In ogni caso il segnale evidenzia il nervosismo dei mercati sulla capacità della Fed di attuare un soft-landing, ovvero rialzare i tassi come da aspettative senza causare una recessione.
Per quanto riguarda l’Unione Europea, nonostante l’inflazione in aumento sia più legata all’offerta (prezzi dell’energia in particolare) che alla domanda, la Bce sembra decisa a procedere con l’interruzione del Quantitative easing e rialzare i tassi almeno una volta prima della fine dell’anno. La domanda chiave è se, data appunto la natura dell’aumento dei prezzi, Lagarde sia pronta a fare retromarcia in caso di un peggioramento ulteriore delle condizioni economiche.
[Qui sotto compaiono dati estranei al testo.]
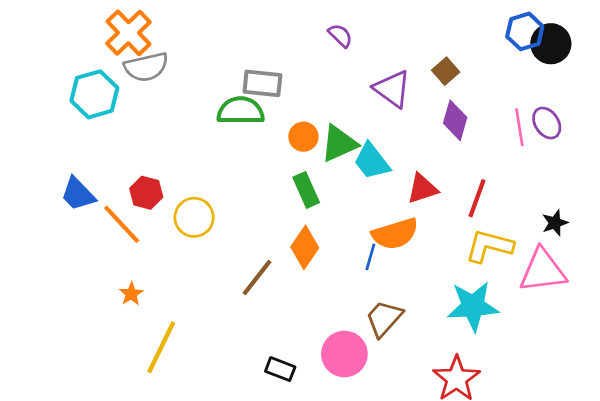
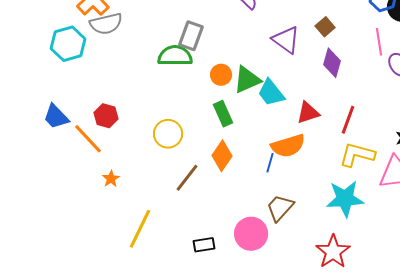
gray rectangle: (262, 83) -> (191, 36), turned -76
pink line: (519, 127) -> (379, 42), moved
yellow circle: (194, 217) -> (168, 134), moved
orange star: (131, 294) -> (111, 179), moved
yellow line: (161, 347) -> (140, 229), moved
black rectangle: (280, 369) -> (204, 245), turned -30

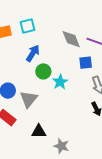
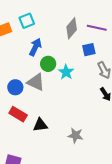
gray diamond: (71, 39) -> (72, 28), turned 70
gray triangle: (29, 99) -> (36, 82), moved, turned -36
black triangle: (39, 131) -> (40, 125), moved

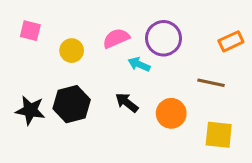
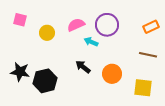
brown line: (211, 83) -> (148, 55), moved
black hexagon: (72, 104) -> (45, 81), moved

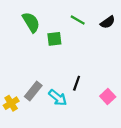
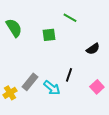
green semicircle: (31, 22) -> (14, 28), moved
black semicircle: (108, 22) -> (93, 49), moved

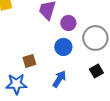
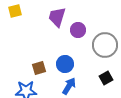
blue circle: (63, 47) -> (65, 64), moved

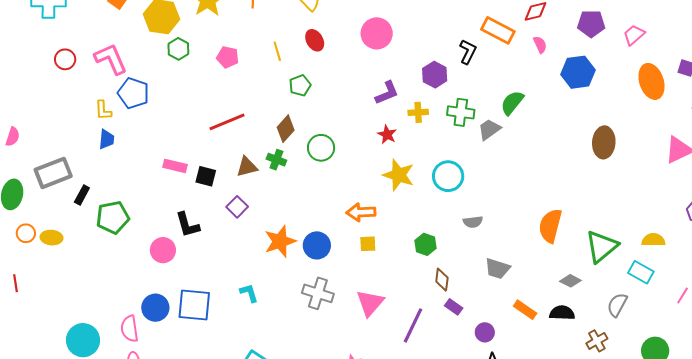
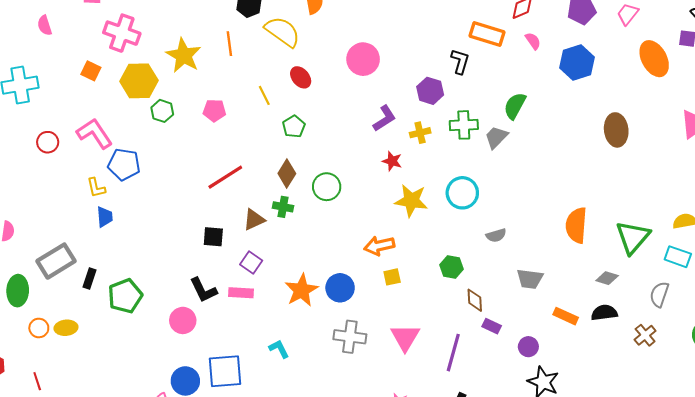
pink rectangle: (175, 166) -> (241, 293), moved

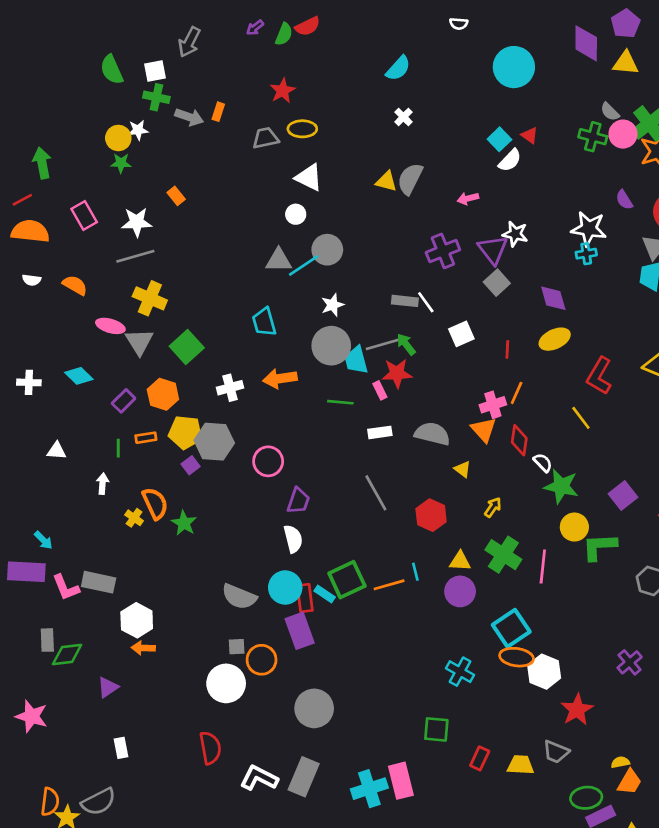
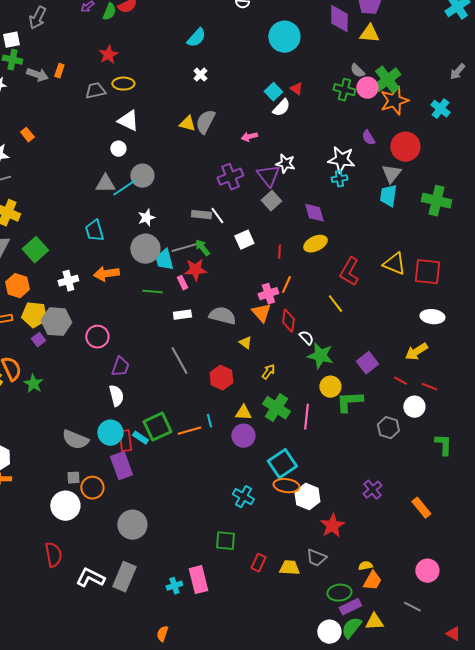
cyan cross: (369, 789) -> (174, 586), size x0.6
In ogni caso, data la performance dell’azionario in entrambe le geografie, i mercati sembrano a proprio agio nonostante l’aumento del tono restrittivo delle Banche centrali e del rischio che non ci siano passi indietro in caso di recessione.
Posizionamento di portafoglio
In un contesto caratterizzato da un conflitto ancora non risolto e da politiche monetarie sempre più restrittive, continuiamo a privilegiare un livello di rischio relativamente basso e un’esposizione azionaria maggiore verso gli Stati Uniti rispetto all’Europa. Tuttavia, anche per via dei tassi reali bassi, l’azionario continua a rappresentare un’alternativa migliore rispetto all’ obbligazionario e nel nostro outlook di medio e lungo termine rimane positivo l’equity, seppur peggiore rispetto a pre-invasione.
Sul lato duration, date le aspettative di rialzi dei tassi, siamo convinti della nostra esposizione relativamente bassa. Infine, manteniamo investimenti significativi in materie prime e, per i portafogli a rischio più basso, in bond indicizzati all’inflazione.
*Investire in strumenti finanziari comporta rischi inerenti, tra cui perdita di capitale, fluttuazioni del mercato e rischio di liquidità. I rendimenti passati non sono indicativi di quelli futuri. È importante considerare la tua tolleranza al rischio e gli obiettivi d’investimento prima di procedere.